About this exercise: Every line of the entries below that mentions "bene" is to be copied out.

Dataset items:
*** Block opens ***
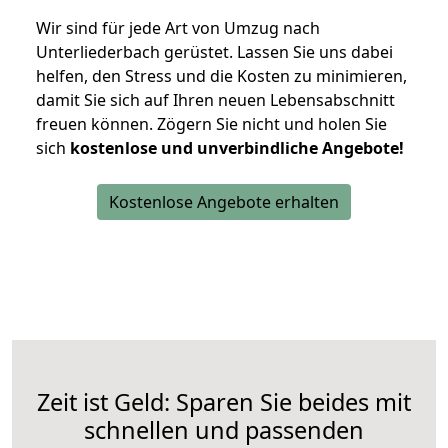
Wir sind für jede Art von Umzug nach
Unterliederbach gerüstet. Lassen Sie uns dabei
helfen, den Stress und die Kosten zu minimieren,
damit Sie sich auf Ihren neuen Lebensabschnitt
freuen können.
Zögern Sie nicht und holen Sie
sich
kostenlose und unverbindliche Angebote!
Kostenlose Angebote erhalten
Zeit ist Geld: Sparen Sie beides mit
schnellen und passenden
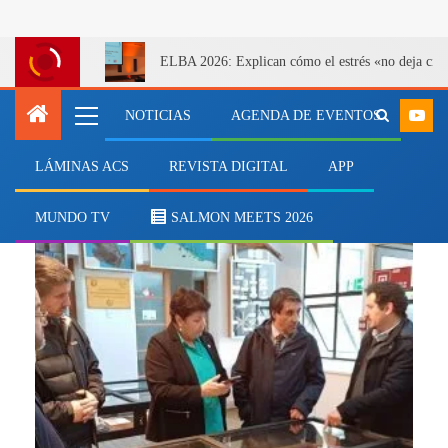
ELBA 2026: Explican cómo el estrés «no deja cicatr
NOTICIAS
AGENDA DE EVENTOS
LÁMINAS ACS
REVISTA DIGITAL
APP
innovación tecnológica
MUNDO TV
SALMON MEETS 2026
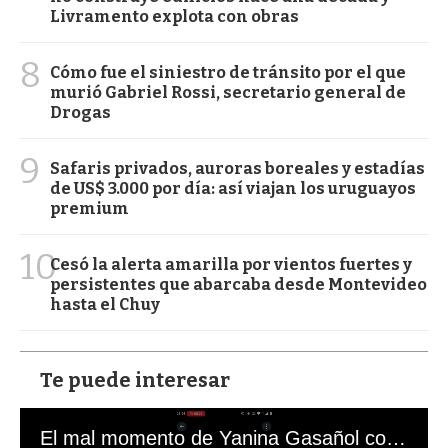
Livramento explota con obras
8
Cómo fue el siniestro de tránsito por el que
murió Gabriel Rossi, secretario general de
Drogas
9
Safaris privados, auroras boreales y estadías
de US$ 3.000 por día: así viajan los uruguayos
premium
10
Cesó la alerta amarilla por vientos fuertes y
persistentes que abarcaba desde Montevideo
hasta el Chuy
Te puede interesar
El mal momento de Yanina Gasañol con un hincha argentino en "Subrayado"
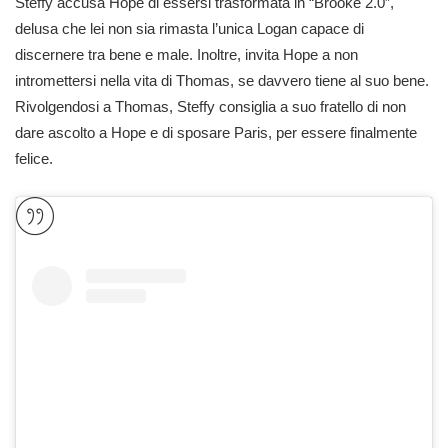
Steffy accusa Hope di essersi trasformata in “Brooke 2.0”,
delusa che lei non sia rimasta l’unica Logan capace di
discernere tra bene e male. Inoltre, invita Hope a non
intromettersi nella vita di Thomas, se davvero tiene al suo bene.
Rivolgendosi a Thomas, Steffy consiglia a suo fratello di non
dare ascolto a Hope e di sposare Paris, per essere finalmente
felice.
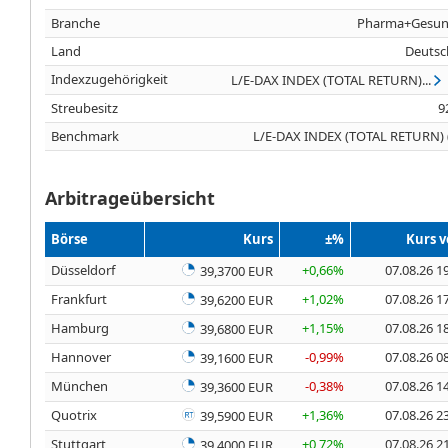
Branche
Pharma+Gesun
Land
Deutsc
Indexzugehörigkeit
L/E-DAX INDEX (TOTAL RETURN)...
Streubesitz
9
Benchmark
L/E-DAX INDEX (TOTAL RETURN) 
Arbitrageübersicht
Börse
Kurs
±%
Kurs 
Düsseldorf
+0,66%
07.08.26 1
39,3700 EUR
Frankfurt
+1,02%
07.08.26 1
39,6200 EUR
Hamburg
+1,15%
07.08.26 1
39,6800 EUR
Hannover
-0,99%
07.08.26 0
39,1600 EUR
München
-0,38%
07.08.26 1
39,3600 EUR
Quotrix
+1,36%
07.08.26 2
39,5900 EUR
Stuttgart
+0,72%
07.08.26 2
39,4000 EUR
*** Block closes ***
Task answer:
discernere tra bene e male. Inoltre, invita Hope a non
intromettersi nella vita di Thomas, se davvero tiene al suo bene.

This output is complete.